#### RECORDS TO PROCESS
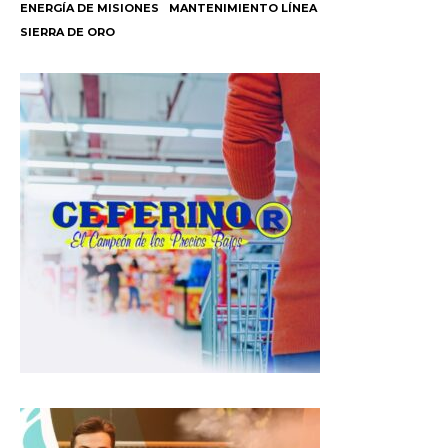
ENERGÍA DE MISIONES
MANTENIMIENTO LÍNEA
a
c
l
SIERRA DE ORO
t
e
e
s
b
g
A
o
r
p
o
a
p
k
m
########
- TASK PROMPT: In your answer, give every line of the listing above exactly, and do not include the images.

- TASK RESPONSE:
ENERGÍA DE MISIONES
MANTENIMIENTO LÍNEA
a
c
l
SIERRA DE ORO
t
e
e
s
b
g
A
o
r
p
o
a
p
k
m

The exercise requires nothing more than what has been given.